Control room operators can also receive automatic alerts to potential risks and hazards such as crowding on stairwells and in passageways, smoke, abandoned objects and aggressive behaviour, and update dashboards in control rooms on a regular basis. For example, raising an alert when the number of people waiting on a platform approaches a predefined warning threshold in real-time, which allows operators to advise station staff to restrict passenger access to the platform and to make announcements over the PA to the travelling public that platform restrictions are in operation. The same dashboards can be configured to display Colour-coded heatmaps which provide control room staff with a clear, visual indication of contextual information, which leads to enhanced safety for passengers and staff.
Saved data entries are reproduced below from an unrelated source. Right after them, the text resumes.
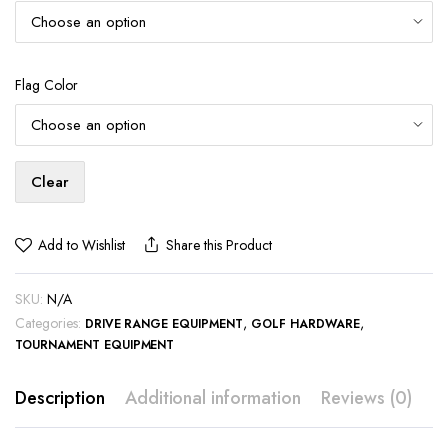
Flag Color
Clear
Add to Wishlist
Share this Product
SKU:
N/A
Categories:
,
,
DRIVE RANGE EQUIPMENT
GOLF HARDWARE
TOURNAMENT EQUIPMENT
Description
Additional information
Reviews (0)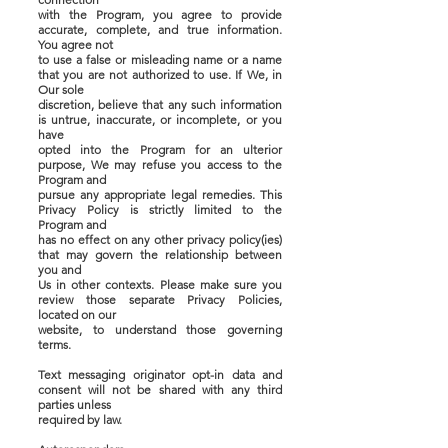
with the Program, you agree to provide
accurate, complete, and true information.
You agree not
to use a false or misleading name or a name
that you are not authorized to use. If We, in
Our sole
discretion, believe that any such information
is untrue, inaccurate, or incomplete, or you
have
opted into the Program for an ulterior
purpose, We may refuse you access to the
Program and
pursue any appropriate legal remedies. This
Privacy Policy is strictly limited to the
Program and
has no effect on any other privacy policy(ies)
that may govern the relationship between
you and
Us in other contexts. Please make sure you
review those separate Privacy Policies,
located on our
website, to understand those governing
terms.
Text messaging originator opt-in data and
consent will not be shared with any third
parties unless
required by law.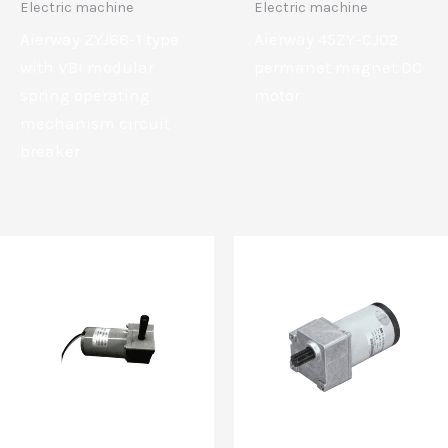
Electric machine
Electric machine
Aierway ZYJ66-1 type
Aierway 45ZY-CJ02
with VBI modular
permanet magnet DC
spring operating
motor
mechanism circuit
breaker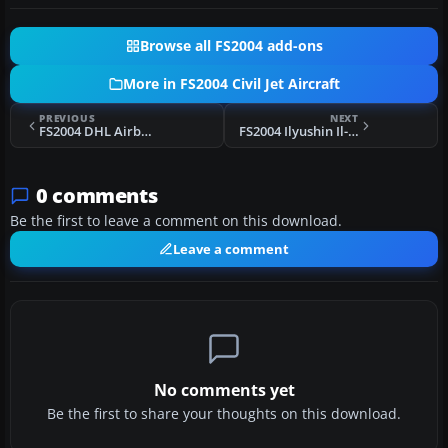
Browse all FS2004 add-ons
More in FS2004 Civil Jet Aircraft
PREVIOUS
NEXT
FS2004 DHL Airbus A300B4-200(F) N365DH
FS2004 Ilyushin Il-86
0 comments
Be the first to leave a comment on this download.
Leave a comment
No comments yet
Be the first to share your thoughts on this download.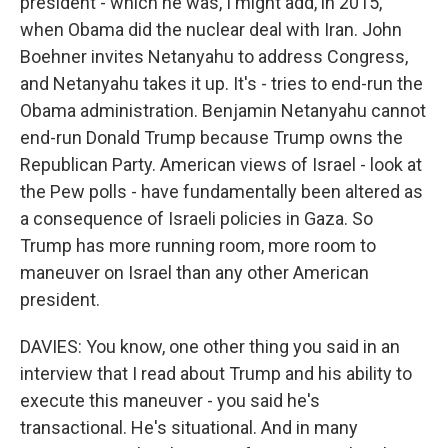
president - which he was, I might add, in 2015,
when Obama did the nuclear deal with Iran. John
Boehner invites Netanyahu to address Congress,
and Netanyahu takes it up. It's - tries to end-run the
Obama administration. Benjamin Netanyahu cannot
end-run Donald Trump because Trump owns the
Republican Party. American views of Israel - look at
the Pew polls - have fundamentally been altered as
a consequence of Israeli policies in Gaza. So
Trump has more running room, more room to
maneuver on Israel than any other American
president.
DAVIES: You know, one other thing you said in an
interview that I read about Trump and his ability to
execute this maneuver - you said he's
transactional. He's situational. And in many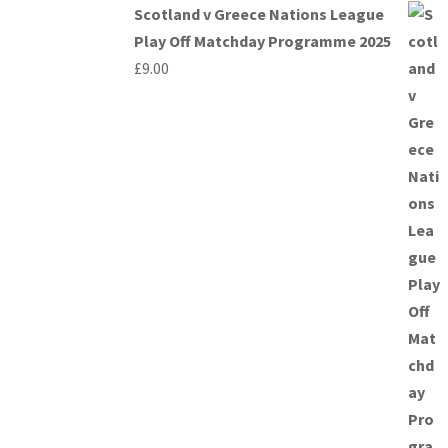
Scotland v Greece Nations League
Play Off Matchday Programme 2025
£
9.00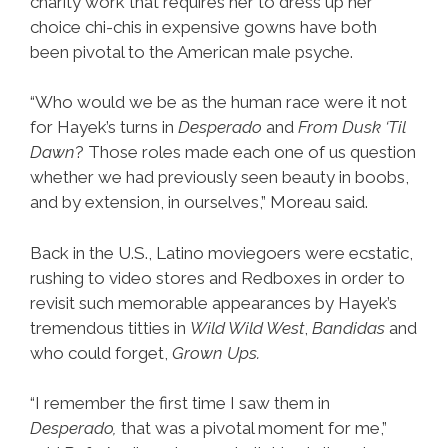
charity work that requires her to dress up her
choice chi-chis in expensive gowns have both
been pivotal to the American male psyche.
“Who would we be as the human race were it not
for Hayek’s turns in
Desperado
and
From Dusk ‘Til
Dawn
? Those roles made each one of us question
whether we had previously seen beauty in boobs,
and by extension, in ourselves,” Moreau said.
Back in the U.S., Latino moviegoers were ecstatic,
rushing to video stores and Redboxes in order to
revisit such memorable appearances by Hayek’s
tremendous titties in
Wild Wild West
,
Bandidas
and
who could forget,
Grown Ups.
“I remember the first time I saw them in
Desperado,
that was a pivotal moment for me,”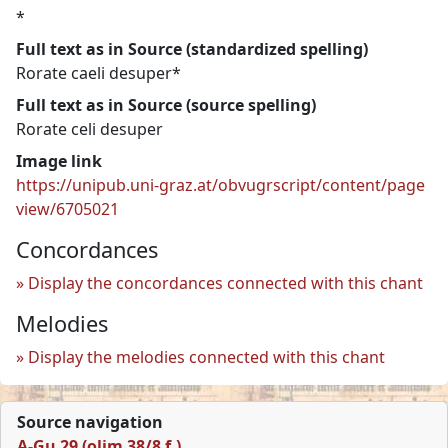
*
Full text as in Source (standardized spelling)
Rorate caeli desuper*
Full text as in Source (source spelling)
Rorate celi desuper
Image link
https://unipub.uni-graz.at/obvugrscript/content/page
view/6705021
Concordances
Display the concordances connected with this chant
Melodies
Display the melodies connected with this chant
Source navigation
A-Gu 29 (olim 38/8 f.)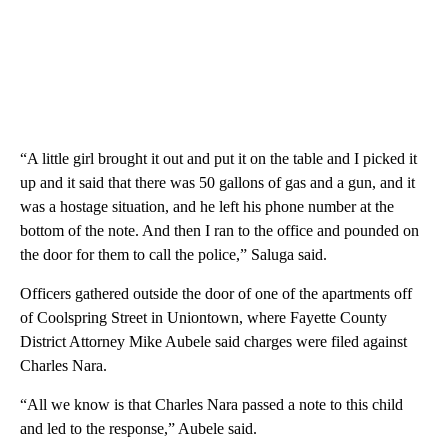
“A little girl brought it out and put it on the table and I picked it
up and it said that there was 50 gallons of gas and a gun, and it
was a hostage situation, and he left his phone number at the
bottom of the note. And then I ran to the office and pounded on
the door for them to call the police,” Saluga said.
Officers gathered outside the door of one of the apartments off
of Coolspring Street in Uniontown, where Fayette County
District Attorney Mike Aubele said charges were filed against
Charles Nara.
“All we know is that Charles Nara passed a note to this child
and led to the response,” Aubele said.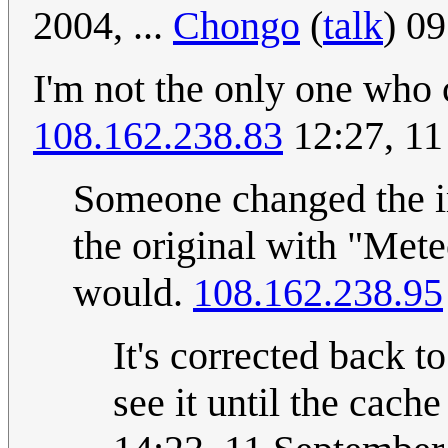
2004, ...
Chongo
(
talk
) 0
I'm not the only one who 
108.162.238.83
12:27, 11
Someone changed the im
the original with "Mete
would.
108.162.238.95
It's corrected back t
see it until the cache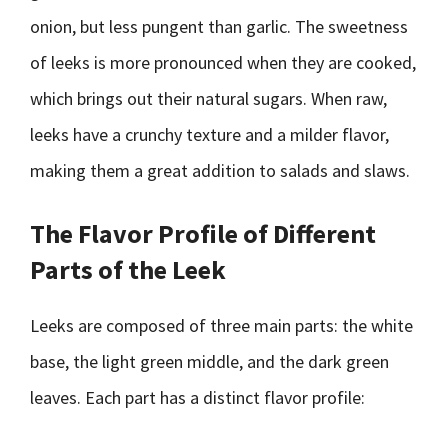
onion, but less pungent than garlic. The sweetness
of leeks is more pronounced when they are cooked,
which brings out their natural sugars. When raw,
leeks have a crunchy texture and a milder flavor,
making them a great addition to salads and slaws.
The Flavor Profile of Different
Parts of the Leek
Leeks are composed of three main parts: the white
base, the light green middle, and the dark green
leaves. Each part has a distinct flavor profile: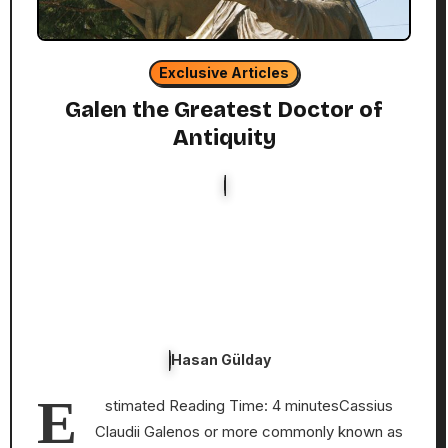
Exclusive Articles
Galen the Greatest Doctor of
Antiquity
Hasan Gülday
E
stimated Reading Time: 4 minutesCassius
Claudii Galenos or more commonly known as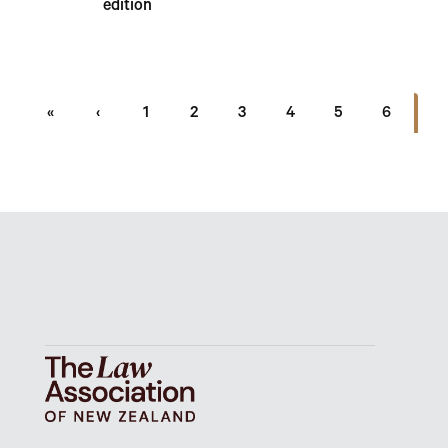
edition
7
«
‹
1
2
3
4
5
6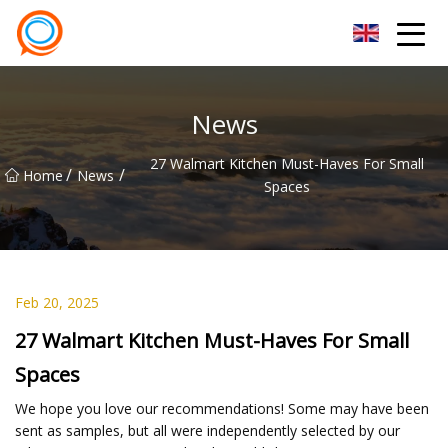
Beijing Stationary Co.,Ltd
News
27 Walmart Kitchen Must-Haves For Small
/
/
Home
News
Spaces
Feb 20, 2025
27 Walmart Kitchen Must-Haves For Small
Spaces
We hope you love our recommendations! Some may have been
sent as samples, but all were independently selected by our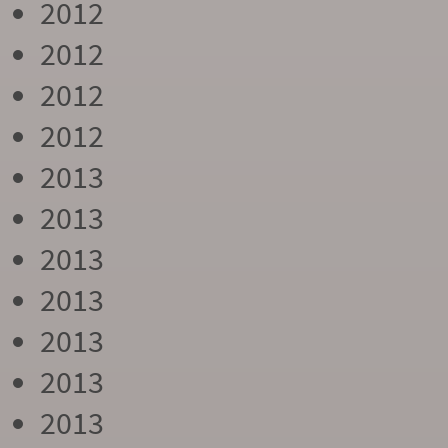
2012
2012
2012
2012
2013
2013
2013
2013
2013
2013
2013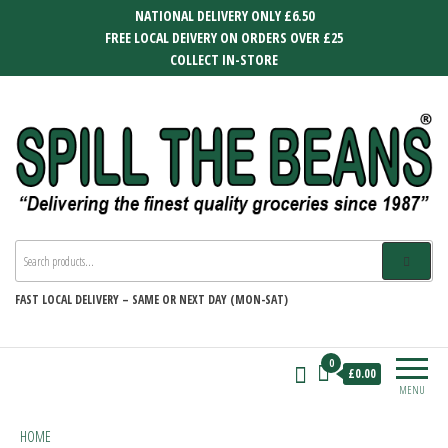
Skip
NATIONAL DELIVERY ONLY £6.50
to
FREE LOCAL DEIVERY ON ORDERS OVER £25
the
COLLECT IN-STORE
content
SPILL THE BEANS
Delivering the finest quality groceries
since 1987
FAST
LOCAL DELIVERY –
SAME OR NEXT DAY (MON-SAT)
0
£0.00
MENU
HOME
Other critical use cases include being able to detect a person(s) attempting to get on the tracks, access marshalling yards or enter railway tunnels. Such incidents can be automatically flagged, and security staff dispatched to investigate and apprehend trespassers, significantly reducing response times. Further benefits include implementing the technology in car parks and the surrounding areas of railway stations, which are often difficult to manage 24/7. Using a combination of computer vision software and complementary technologies, such as IoT sensors and edge-based servers, allows risks to be identified and managed rapidly. It’s important to note that this technology does not store a person(s) personal data or track their mobile phone.
The potential for AI to transform the railway industry is significant. We have seen how it can enhance the passenger experience while also improving the safety of its users. It’s reliable, versatile and scalable, making it the perfect solution for railway operators to keep up with increasing passenger demand whilst at the same time helping to keep passengers and staff safe.